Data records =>
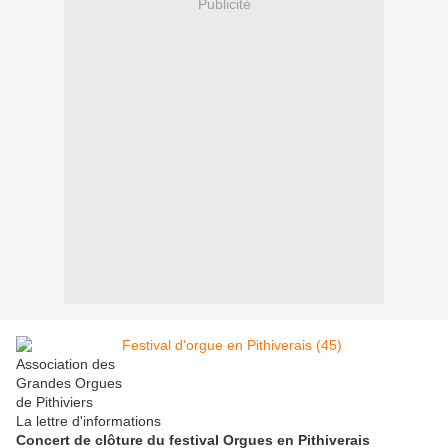
Publicité
Association des
Grandes Orgues
de Pithiviers
La lettre d'informations
Concert de clôture du festival Orgues en Pithiverais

EXERCISE DESCRIPTION =>
Go through the entries above, and wherever a line holds the word "Orgues", copy that line.

THE COMPLETED TASK =>
Grandes Orgues
Concert de clôture du festival Orgues en Pithiverais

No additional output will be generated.